Sarı Saltuk kimdir…

Önce onu sorgulayarak başlamak lazım yazıya… Hozatlılar ve tüm Tunceli/Dersim üzerinde etkisi ne ola ki bu kadar hürmet gösterilip itibar ediliyor, onun huzurunda kurbanlar kesilip lokmalar dağıtılıyor….

Değişik kayıtlar incelendiğinde efsanevî şahsiyet kimliğini daha yaşarken elde ettiği, hayatını anlatan “Saltukname destanında” 13. yüzyılda yaşamış Horasan Alperen’in savaşlarını ve çeşitli kerametlerini anlatmaktadır.

Çeşitli kaynakları derlediğimizde karşımıza Hacı Bektaş-ı Veli’nin müridlerinden olan Sarı Saltuk’un Anadolu ve Balkanlar`da çok sayıda türbesinin bulunduğu, bu türbelerin bazıları Müslümanların yanı sıra Hıristiyan ahaliler için de ziyaret yeri konumunda olduğu görülmüştür.

 Saltukname’de Sarı Saltuk`un en meşhur on iki mezarı olduğu belirtilmektedir. Sarı Saltuk, beylerin ve kralların mezarına sahip çıkmak isteyeceklerini söyleyerek her isteyene verilmek üzere birer tabut hazırlamalarını vasiyet etmiştir. En ünlü Sarı Saltuk Türbesi 13. yüzyılda İslamiyet’e geçmesine önayak olduğu rivayet edilen İznik’te bulunmaktadır. Saltukname’nin çeşitli yerlerinde Sarı Saltuk’un yer altından şifalı sular çıkardığı anlatılmaktadır. Çok ilginçtir ki Bosna-Hersek Balagay şehrinde bulunan tekkesi Buna Irmağının çıktığı, gözenin bulunduğu, koca bir kayanın dibindedir.

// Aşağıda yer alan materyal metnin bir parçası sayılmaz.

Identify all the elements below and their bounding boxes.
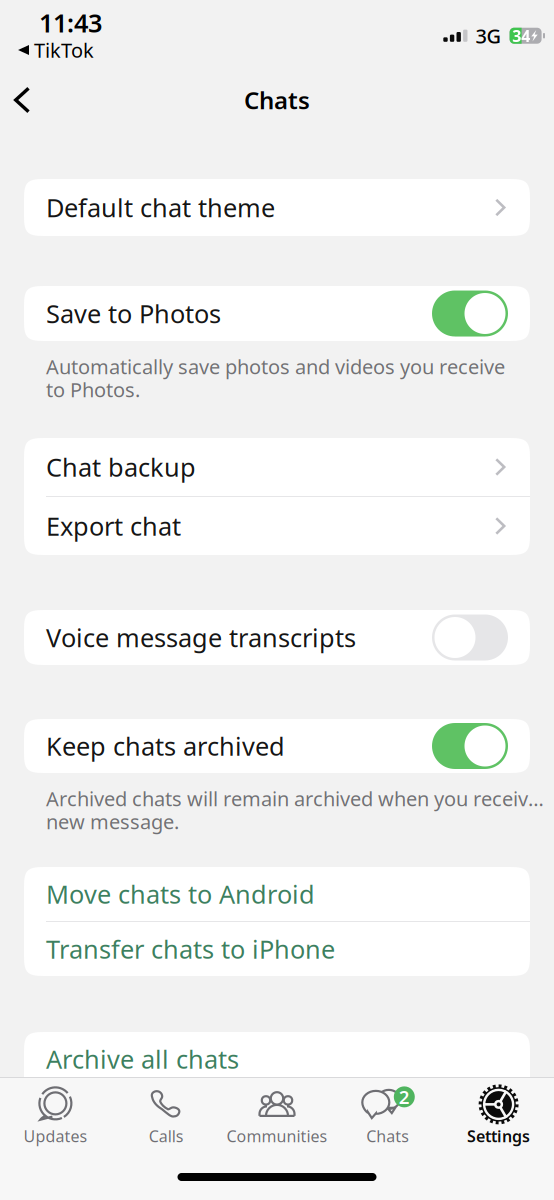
staticText: TikTok	[34, 37, 94, 63]
staticText: 2	[399, 1084, 410, 1109]
staticText: Chats	[244, 84, 310, 116]
staticText: Clear all chats	[46, 1097, 212, 1131]
staticText: Voice message transcripts	[46, 621, 356, 654]
staticText: Export chat	[46, 509, 181, 543]
button[interactable]: Default chat theme	[24, 179, 530, 236]
button[interactable]: Transfer chats to iPhone	[24, 922, 530, 976]
button[interactable]: Chat backup	[24, 438, 530, 496]
button[interactable]: Calls	[111, 1078, 222, 1154]
staticText: Settings	[467, 1125, 530, 1147]
staticText: Calls	[149, 1125, 184, 1147]
staticText: Archived chats will remain archived when…	[46, 785, 554, 812]
staticText: Default chat theme	[46, 191, 275, 224]
button[interactable]: Archive all chats	[24, 1032, 530, 1086]
staticText: Transfer chats to iPhone	[46, 932, 335, 966]
button[interactable]: Updates	[0, 1078, 111, 1154]
button[interactable]: Export chat	[24, 497, 530, 555]
staticText: 11:43	[39, 6, 102, 40]
staticText: Save to Photos	[46, 297, 221, 330]
button[interactable]: Voice message transcripts	[24, 610, 530, 665]
button[interactable]: Settings	[443, 1078, 554, 1154]
button[interactable]: Communities	[222, 1078, 332, 1154]
staticText: Chats	[366, 1125, 409, 1147]
button[interactable]: Save to Photos	[24, 286, 530, 341]
staticText: Move chats to Android	[46, 877, 315, 911]
button[interactable]: Keep chats archived	[24, 719, 530, 773]
staticText: 34	[512, 25, 530, 46]
staticText: Chat backup	[46, 450, 196, 484]
button[interactable]: 2	[332, 1078, 443, 1154]
staticText: to Photos.	[46, 376, 140, 403]
staticText: new message.	[46, 808, 179, 835]
staticText: Automatically save photos and videos you…	[46, 353, 505, 380]
staticText: Updates	[23, 1125, 87, 1147]
staticText: Communities	[226, 1125, 328, 1147]
staticText: Keep chats archived	[46, 729, 285, 763]
button[interactable]: Clear all chats	[24, 1087, 530, 1141]
staticText: 3G	[476, 22, 502, 49]
button[interactable]: Back	[0, 77, 45, 123]
button[interactable]: Move chats to Android	[24, 867, 530, 921]
staticText: Archive all chats	[46, 1042, 239, 1076]
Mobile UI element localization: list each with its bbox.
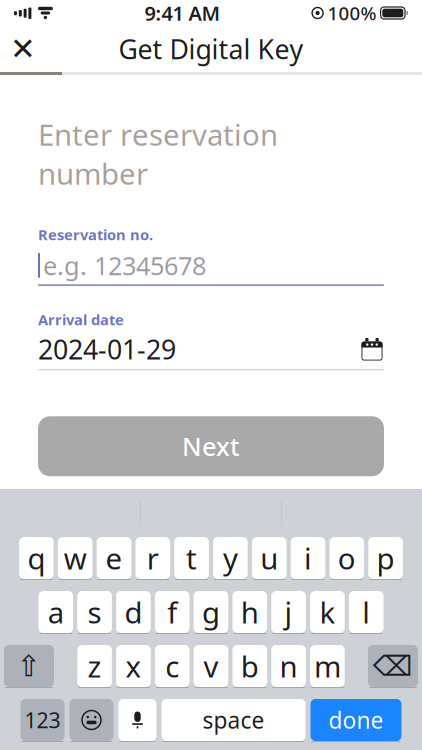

Asıl mezarının Romanya’nın kuzeyinde Dobruca bölgesindeki Babadağ kasabasında olduğu sanılmaktadır..

Kendisine bağlı Bektaşi  inancını taşıyan halkın yaşadığı Türkiye’de İznik’in yanı sıra Diyarbakır, Tunceli, Bor (Niğde), İznik, Rumelifeneri (İstanbul), Babaeski, Makedonya’da Ohri, Arnavutluk, Manisa’nın Alaşehir ilçesinin Yeşilyurt kasabasında ve Bosna-Hersek’te mezar ve türbeleri bulunmaktadır. Yine Karadeniz’in İstanbul Boğazı’na girişindeki Rumeli Feneri içinde bir türbesi vardır. Dünyada 30 dan fazla mezar ve türbesi bulunuyor. Bu kadar fazla mezar ve türbesinin bulunması toplum nazarında nasıl sevilip sayıldığının, sahiplenildiğinin bir başka göstergesidir tabiî ki….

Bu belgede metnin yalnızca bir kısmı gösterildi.